344 8th Street, #2 [FSBO] GMAP P*Shark


What's Your Take? Leave a Comment

  1. that was supposed to be 25% LESS than what they paid for them.

    and I meant to say that people move out of the ones with 1 large bedroom and 2 smaller ones when they have kids as well – they don’t stay anymore.

  2. CGfan – I bought one of the 3-bedroom flats in Park Slope like the one you are describing more than 10 years ago (though not on PPW – they are scattered all over, and yes, ones in my building were going for around 450K 10 years ago) so I know what you are saying. But they are bigger and deeper than this one on 8th St., so they always sell for more than ones like this, and are now selling for more a lot more than this one is asking.

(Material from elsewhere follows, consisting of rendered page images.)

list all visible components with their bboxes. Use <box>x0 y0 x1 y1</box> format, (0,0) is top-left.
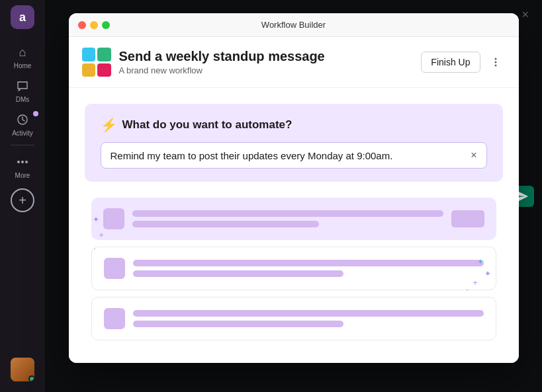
automate-icon: ⚡ <box>101 117 117 133</box>
workflow-icon <box>82 48 111 77</box>
workflow-builder-modal: Workflow Builder Send a weekly standup m… <box>69 13 519 363</box>
skeleton-lines-middle <box>133 260 484 277</box>
automate-card: ⚡ What do you want to automate? × <box>85 104 503 182</box>
wi-blue <box>82 48 96 61</box>
svg-point-4 <box>494 61 496 63</box>
finish-up-button[interactable]: Finish Up <box>421 52 480 73</box>
modal-header-text: Send a weekly standup message A brand ne… <box>119 49 422 75</box>
skeleton-card-middle <box>91 247 496 290</box>
activity-icon <box>14 111 31 128</box>
workflow-subtitle: A brand new workflow <box>119 65 422 75</box>
sidebar-item-home[interactable]: ⌂ Home <box>0 40 45 73</box>
avatar[interactable] <box>11 358 34 381</box>
automate-title: What do you want to automate? <box>122 118 293 132</box>
skeleton-line-4 <box>133 270 343 277</box>
workspace-icon[interactable]: a <box>11 5 34 29</box>
sidebar-divider <box>11 145 34 145</box>
skeleton-lines-bottom <box>133 310 484 327</box>
svg-point-0 <box>17 161 20 163</box>
modal-overlay: Workflow Builder Send a weekly standup m… <box>45 0 542 392</box>
skeleton-cards-area: ✦ + · + ✦ + · <box>85 198 503 340</box>
dms-icon <box>14 77 31 95</box>
automate-clear-button[interactable]: × <box>471 149 476 161</box>
more-options-button[interactable] <box>486 52 506 72</box>
modal-header: Send a weekly standup message A brand ne… <box>69 37 519 88</box>
skeleton-line-6 <box>133 321 343 327</box>
home-icon: ⌂ <box>14 44 31 61</box>
workflow-title: Send a weekly standup message <box>119 49 422 64</box>
main-area: Workflow Builder Send a weekly standup m… <box>45 0 542 392</box>
skeleton-icon-bottom <box>104 308 125 329</box>
modal-title: Workflow Builder <box>261 20 326 30</box>
modal-body: ⚡ What do you want to automate? × ✦ + · … <box>69 88 519 363</box>
svg-point-2 <box>25 161 28 163</box>
automate-header: ⚡ What do you want to automate? <box>101 117 487 133</box>
modal-header-actions: Finish Up <box>421 52 505 73</box>
skeleton-icon-top <box>103 208 124 229</box>
avatar-status-indicator <box>28 375 34 381</box>
sidebar-item-activity[interactable]: Activity <box>0 107 45 141</box>
sidebar: a ⌂ Home DMs Activity <box>0 0 45 392</box>
close-window-button[interactable] <box>78 21 86 29</box>
window-controls <box>78 21 110 29</box>
wi-red <box>97 63 111 77</box>
svg-point-3 <box>494 58 496 60</box>
wi-green <box>97 48 111 61</box>
skeleton-line-3 <box>133 260 484 266</box>
minimize-window-button[interactable] <box>90 21 98 29</box>
sidebar-item-dms[interactable]: DMs <box>0 73 45 107</box>
skeleton-line-1 <box>132 210 443 217</box>
sidebar-item-more[interactable]: More <box>0 149 45 183</box>
skeleton-card-top <box>91 198 496 240</box>
skeleton-card-bottom <box>91 297 496 340</box>
activity-badge <box>33 111 38 116</box>
add-workspace-button[interactable]: + <box>11 188 34 212</box>
automate-input[interactable] <box>111 150 466 161</box>
skeleton-line-5 <box>133 310 484 317</box>
more-icon <box>14 153 31 171</box>
skeleton-button-top <box>451 210 484 227</box>
modal-titlebar: Workflow Builder <box>69 13 519 37</box>
svg-point-5 <box>494 65 496 67</box>
skeleton-line-2 <box>132 221 319 227</box>
skeleton-lines-top <box>132 210 443 227</box>
wi-yellow <box>82 63 96 77</box>
skeleton-icon-middle <box>104 258 125 279</box>
fullscreen-window-button[interactable] <box>102 21 110 29</box>
automate-input-wrapper: × <box>101 142 487 169</box>
svg-point-1 <box>21 161 24 163</box>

    People who have kids tend to move out of these around the time the second kid arrives (or when the twins are toddlers), often for the suburbs you mention. It would be cheaper to buy in the suburbs first (unless you are just lucky enough to catch a rapidly rising market, as some did between 1997 and 2007), but some people aren’t ready for the burbs yet when the kids are still theoretical.

    I think people used to raise kids to adulthood in these apartments, but as real estate has gotten higher, the neighborhood has gotten much richer, so people have different expectations about space than they did in the 80’s and 90’s (though some who stayed in the 90’s likely did only because they bought in the late 80’s and got stuck, as they couldn’t sell these places for what they bought them for – and were still trying to sell them for 25% than what they paid for them in 1996) – until the market came back to where it has been in the late 80’s, before the downturn, when it started rising in 1997.

  3. Brooklyn is only for the insane right now. I think prices will drop like a stone in the next two to three years.
    Who wants to live in a walk-up French flat and deal with this size mortgage? Most Americans expect far, far, more.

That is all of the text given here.